→ Your task: Beginning with the line that contains "Red Bull Bragantino" and ending with the line that contains "INDICAÇÃO DE USO: PORTAS DE MADEIRA", reproduce the lines of the entries below exactly, omitting pictures.

Page-level text extractions
^^^^^^^^^^^^^^^^
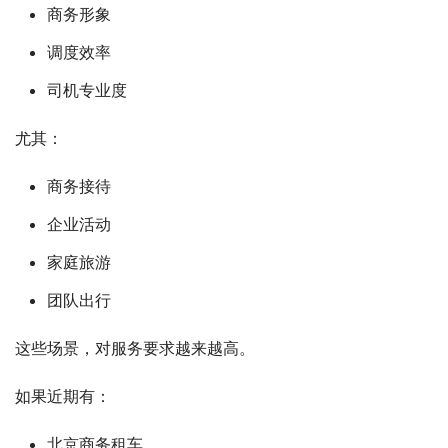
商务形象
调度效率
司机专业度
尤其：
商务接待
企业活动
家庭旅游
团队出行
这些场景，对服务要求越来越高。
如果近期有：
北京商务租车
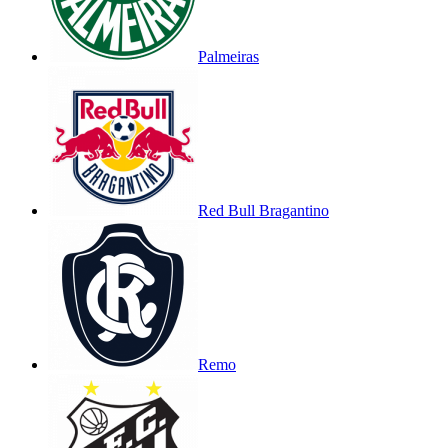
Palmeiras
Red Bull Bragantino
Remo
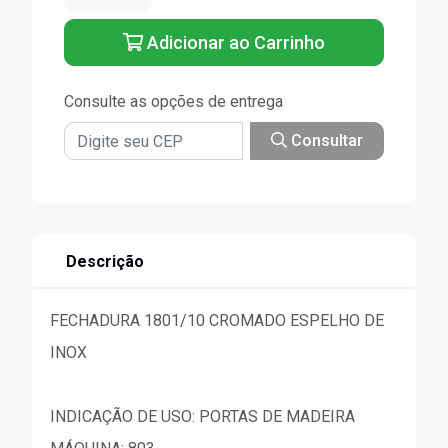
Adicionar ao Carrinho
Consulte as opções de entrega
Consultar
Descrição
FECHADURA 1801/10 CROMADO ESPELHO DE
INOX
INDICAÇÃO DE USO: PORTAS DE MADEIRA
^^^^^^^^^^^^^^^^
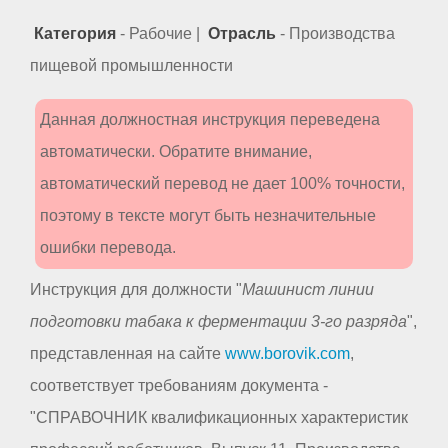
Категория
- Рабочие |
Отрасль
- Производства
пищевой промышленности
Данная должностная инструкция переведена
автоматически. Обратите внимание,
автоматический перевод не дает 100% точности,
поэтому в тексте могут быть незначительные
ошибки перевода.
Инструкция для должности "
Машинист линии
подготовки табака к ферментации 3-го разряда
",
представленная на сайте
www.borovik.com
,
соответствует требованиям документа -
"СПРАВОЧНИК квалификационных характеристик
^^^^^^^^^^^^^^^^
→ Finished task:
Red Bull Bragantino
Remo
Adicionar ao Carrinho
Consulte as opções de entrega
Consultar
Descrição
FECHADURA 1801/10 CROMADO ESPELHO DE
INOX
INDICAÇÃO DE USO: PORTAS DE MADEIRA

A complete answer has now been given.